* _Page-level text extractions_
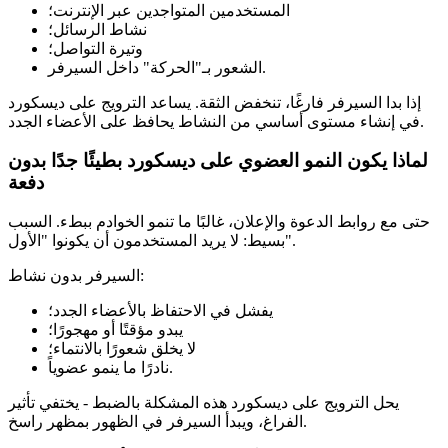
المستخدمين المتواجدين عبر الإنترنت؛
نشاط الرسائل؛
وتيرة التواصل؛
الشعور بـ"الحركة" داخل السيرفر.
إذا بدا السيرفر فارغًا، تنخفض الثقة. يساعد الترويج على ديسكورد
في إنشاء مستوى أساسي من النشاط يحافظ على الأعضاء الجدد.
لماذا يكون النمو العضوي على ديسكورد بطيئًا جدًا بدون
دفعة
حتى مع روابط الدعوة والإعلان، غالبًا ما تنمو الخوادم ببطء. السبب
بسيط: لا يريد المستخدمون أن يكونوا "الأول".
السيرفر بدون نشاط:
يفشل في الاحتفاظ بالأعضاء الجدد؛
يبدو مؤقتًا أو مهجورًا؛
لا يخلق شعورًا بالانتماء؛
نادرًا ما ينمو عضوياً.
يحل الترويج على ديسكورد هذه المشكلة بالضبط - يختفي تأثير
الفراغ، ويبدأ السيرفر في الظهور بمظهر راسخ.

* _THE PROBLEM_
Whenever a line above includes the string "الجدد", copy it.

* _RESPONSE BELOW_
في إنشاء مستوى أساسي من النشاط يحافظ على الأعضاء الجدد.
يفشل في الاحتفاظ بالأعضاء الجدد؛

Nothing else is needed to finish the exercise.